In Liberia, nearly half of the workforce is no longer working since the onset of the deadly Ebola epidemic just a few months ago, reveals the World Bank.
The disease has killed over 2,800 people in Liberia, ravaging the local economies and leaving many with too little money to buy food, it said.
The recent Ebola outbreak has killed nearly 5,200 people overall, mostly in three West African countries.
"Even those living in the most remote communities in Liberia, where Ebola has not been detected, are suffering the economic side effects of this terrible disease," said Ana Revenga, senior director of the Poverty Global Practice at the World Bank.
"Relief efforts must focus not only on those directly affected by the virus, but also on those in the poorest communities for whom market access, mobility, and food security continue to get worse."
Collecting data on activity of Liberian households via mobile phone surveys, the Bank said that the hardest-hit were the self-employed working in markets where activity has dried up because of Ebola fears.
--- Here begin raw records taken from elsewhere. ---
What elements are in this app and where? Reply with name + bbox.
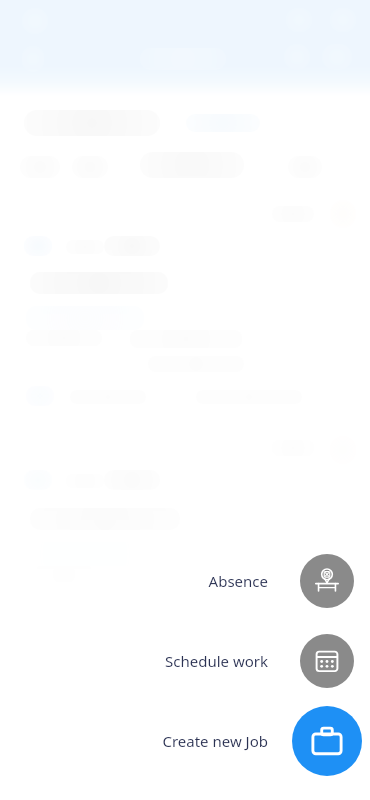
staticText: Schedule work [165, 651, 268, 671]
button[interactable]: Create new Job [292, 706, 362, 776]
button[interactable]: Absence [300, 554, 354, 608]
button[interactable]: Schedule work [300, 634, 354, 688]
staticText: Create new Job [162, 731, 268, 751]
button[interactable]: Create new Job [0, 731, 284, 751]
button[interactable]: Absence [0, 571, 284, 591]
button[interactable]: Schedule work [0, 651, 284, 671]
staticText: Absence [208, 571, 268, 591]
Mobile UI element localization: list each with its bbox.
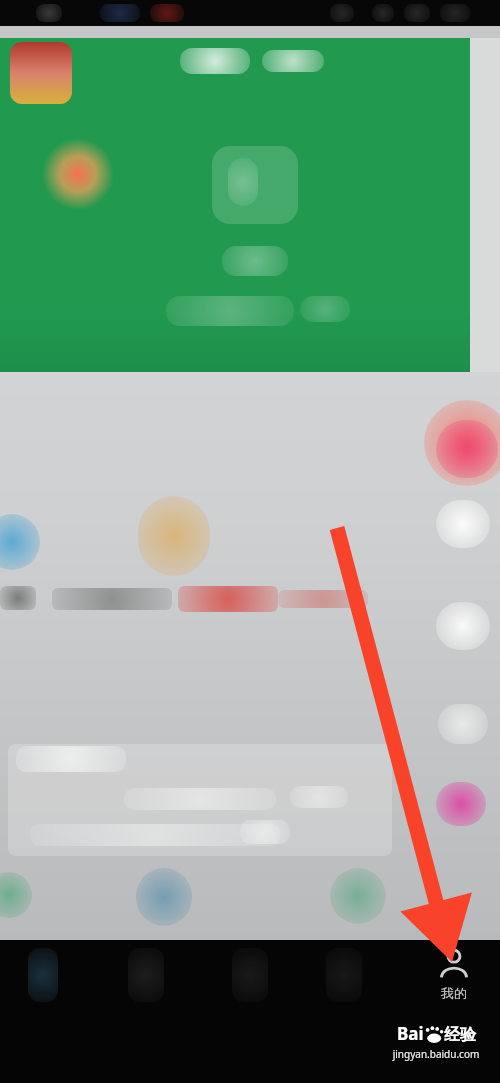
button[interactable] xyxy=(0,38,472,372)
button[interactable] xyxy=(42,138,114,210)
staticText: 经验 xyxy=(444,1025,476,1045)
button[interactable] xyxy=(10,42,72,104)
button[interactable]: 我的 xyxy=(418,946,490,1016)
staticText: Bai xyxy=(397,1022,424,1045)
staticText: 我的 xyxy=(418,985,490,1001)
staticText: jingyan.baidu.com xyxy=(378,1047,494,1061)
other: 我的 xyxy=(437,946,471,980)
button[interactable] xyxy=(8,744,392,856)
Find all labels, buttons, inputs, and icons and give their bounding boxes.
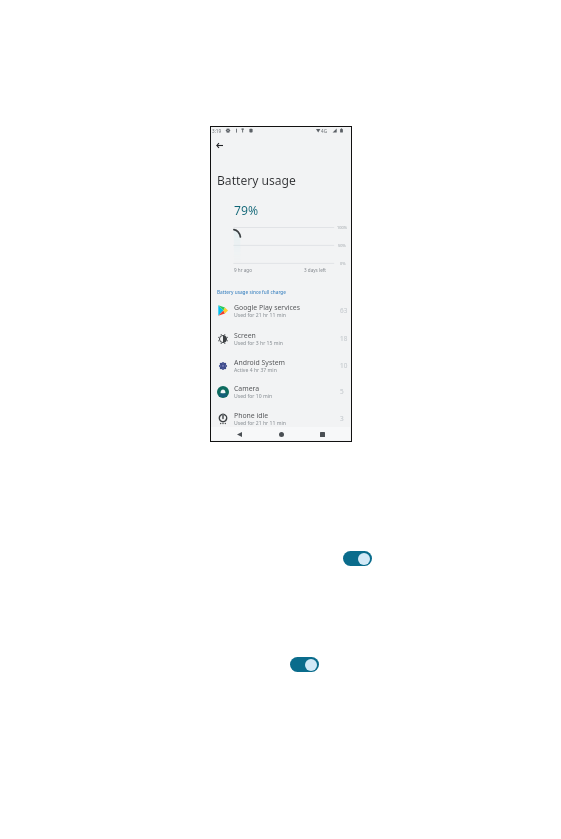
staticText: 3 days left: [304, 267, 326, 273]
button[interactable]: Camera: [211, 378, 350, 405]
staticText: Screen: [234, 331, 256, 340]
staticText: Google Play services: [234, 303, 300, 312]
staticText: 18: [340, 334, 348, 343]
button[interactable]: Toggle switch, on: [290, 657, 319, 672]
button[interactable]: Back: [233, 428, 245, 440]
staticText: Camera: [234, 384, 260, 393]
staticText: Used for 21 hr 11 min: [234, 312, 286, 319]
staticText: 3: [340, 414, 344, 423]
staticText: 79%: [234, 202, 259, 219]
staticText: 3:19: [212, 128, 222, 134]
staticText: Active 4 hr 37 min: [234, 367, 277, 374]
staticText: Used for 10 min: [234, 393, 273, 400]
staticText: Battery usage since full charge: [217, 289, 286, 295]
staticText: 4G: [321, 128, 327, 134]
button[interactable]: Phone idle: [211, 405, 350, 432]
button[interactable]: Home: [275, 428, 287, 440]
staticText: 10: [340, 361, 348, 370]
staticText: Phone idle: [234, 411, 269, 420]
staticText: 9 hr ago: [234, 267, 252, 273]
staticText: Used for 3 hr 15 min: [234, 340, 283, 347]
button[interactable]: Google Play services: [211, 297, 350, 324]
staticText: 0%: [340, 261, 346, 266]
button[interactable]: Back: [213, 139, 225, 151]
button[interactable]: Toggle switch, on: [343, 551, 372, 566]
staticText: 5: [340, 387, 344, 396]
staticText: 63: [340, 306, 348, 315]
staticText: Android System: [234, 358, 285, 367]
staticText: Used for 21 hr 11 min: [234, 420, 286, 427]
button[interactable]: Recent apps: [316, 428, 328, 440]
staticText: Battery usage: [217, 172, 296, 188]
button[interactable]: Android System: [211, 352, 350, 379]
staticText: 50%: [338, 243, 346, 248]
button[interactable]: Screen: [211, 325, 350, 352]
staticText: 100%: [337, 225, 347, 230]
"Overall, only about 36 percent of previously self-employed workers outside of agriculture and about half of those originally engaged in wage labor are still working since the crisis unfolded," it said.
The farm sector has shown more resilience in the face of the disease, but at the same time food prices have rocketed, including a 40 percent spike in the price of imported rice in October, it said.
But more than 70 percent of those surveyed said that regardless of the price, they lack enough money to pay for food, the World Bank said.